→ ACTION ITEM
Work out how many lines in the data below include "reader", then reply with that number only.

→ DATASET
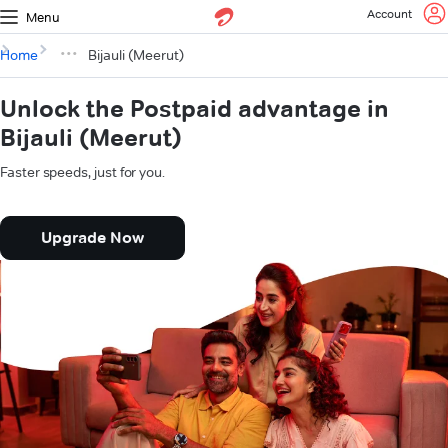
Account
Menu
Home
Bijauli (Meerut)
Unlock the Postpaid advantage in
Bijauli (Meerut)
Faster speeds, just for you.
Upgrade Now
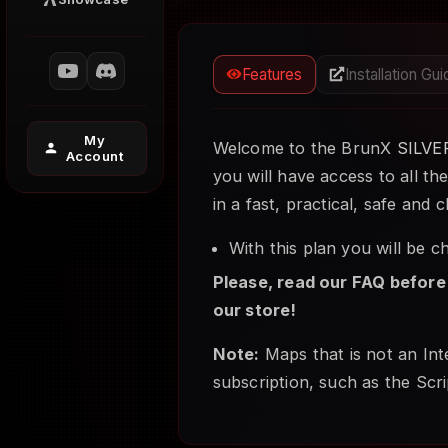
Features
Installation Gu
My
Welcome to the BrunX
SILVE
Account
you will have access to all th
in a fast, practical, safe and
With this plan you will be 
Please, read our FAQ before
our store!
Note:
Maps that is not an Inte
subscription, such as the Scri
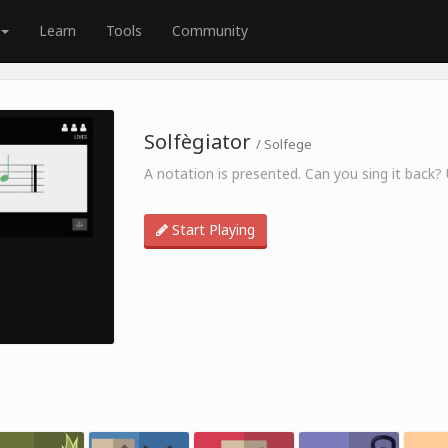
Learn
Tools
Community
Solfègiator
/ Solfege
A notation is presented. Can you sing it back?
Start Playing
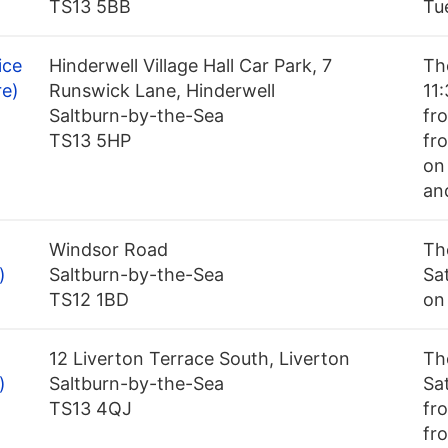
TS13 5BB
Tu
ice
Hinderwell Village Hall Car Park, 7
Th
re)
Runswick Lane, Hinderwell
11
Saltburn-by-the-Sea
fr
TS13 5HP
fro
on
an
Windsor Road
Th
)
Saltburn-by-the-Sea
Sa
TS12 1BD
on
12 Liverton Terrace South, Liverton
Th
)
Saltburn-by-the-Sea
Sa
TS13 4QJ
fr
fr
==
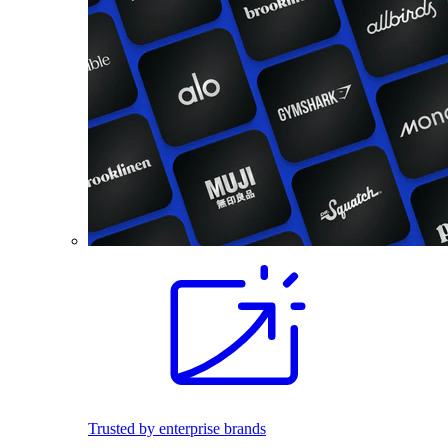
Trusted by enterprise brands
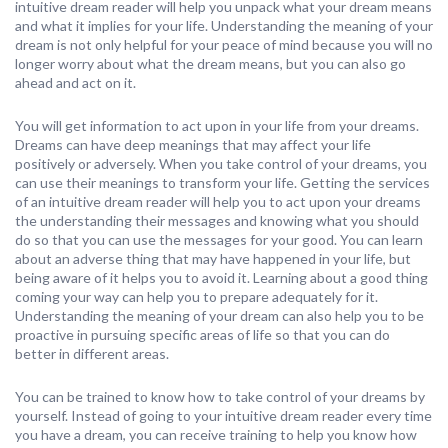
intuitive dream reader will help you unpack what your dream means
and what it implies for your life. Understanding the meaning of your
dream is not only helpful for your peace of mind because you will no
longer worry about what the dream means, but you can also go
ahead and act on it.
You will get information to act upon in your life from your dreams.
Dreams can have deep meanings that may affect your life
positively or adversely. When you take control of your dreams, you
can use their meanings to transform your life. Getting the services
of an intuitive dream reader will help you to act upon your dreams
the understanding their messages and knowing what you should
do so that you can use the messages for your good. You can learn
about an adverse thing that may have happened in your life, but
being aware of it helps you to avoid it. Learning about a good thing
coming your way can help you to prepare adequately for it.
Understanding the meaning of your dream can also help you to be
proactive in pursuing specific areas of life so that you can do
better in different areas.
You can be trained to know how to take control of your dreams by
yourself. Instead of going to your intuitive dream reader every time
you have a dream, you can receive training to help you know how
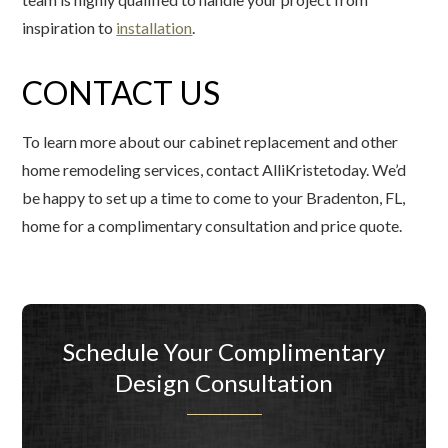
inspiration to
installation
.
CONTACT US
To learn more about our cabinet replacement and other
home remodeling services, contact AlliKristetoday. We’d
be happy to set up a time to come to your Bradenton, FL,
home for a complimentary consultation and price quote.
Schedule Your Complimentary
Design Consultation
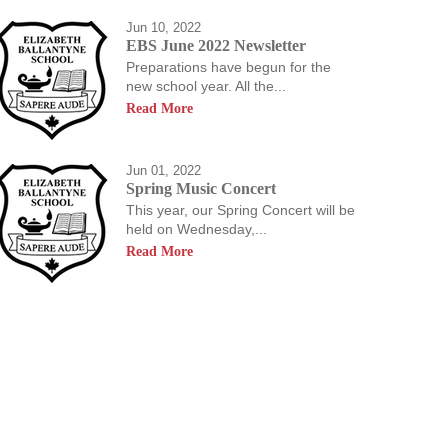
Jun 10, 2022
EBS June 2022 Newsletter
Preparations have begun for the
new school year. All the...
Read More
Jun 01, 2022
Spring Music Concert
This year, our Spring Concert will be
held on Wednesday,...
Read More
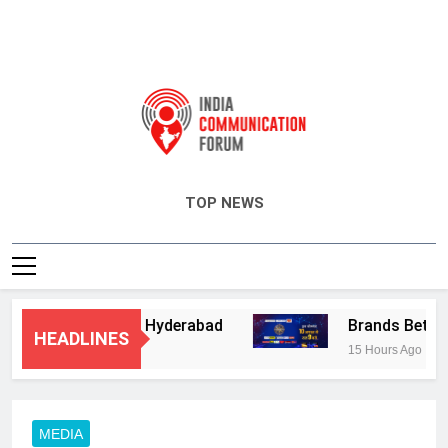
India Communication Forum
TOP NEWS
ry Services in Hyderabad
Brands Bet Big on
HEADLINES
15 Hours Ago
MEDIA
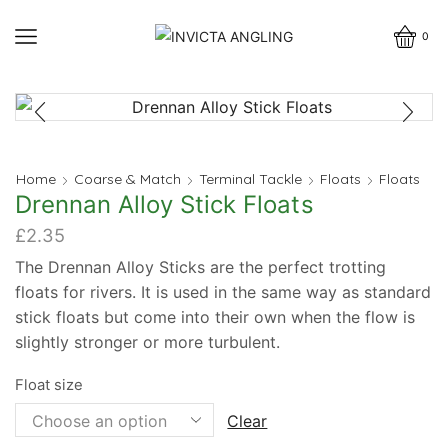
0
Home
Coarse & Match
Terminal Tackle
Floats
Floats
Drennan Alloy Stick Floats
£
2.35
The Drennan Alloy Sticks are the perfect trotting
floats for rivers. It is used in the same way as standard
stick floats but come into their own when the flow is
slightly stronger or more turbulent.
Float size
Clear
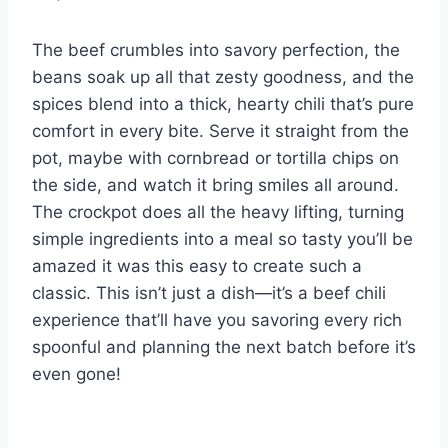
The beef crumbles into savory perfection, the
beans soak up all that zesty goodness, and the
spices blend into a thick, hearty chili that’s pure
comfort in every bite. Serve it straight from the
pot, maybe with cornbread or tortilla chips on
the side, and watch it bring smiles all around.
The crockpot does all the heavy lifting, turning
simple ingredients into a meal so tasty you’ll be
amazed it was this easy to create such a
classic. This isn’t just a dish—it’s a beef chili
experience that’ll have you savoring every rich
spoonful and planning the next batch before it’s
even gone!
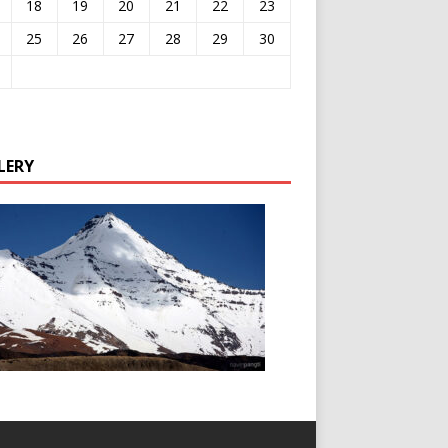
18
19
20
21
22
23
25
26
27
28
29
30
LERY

→ REPLY TO THE EXERCISE
3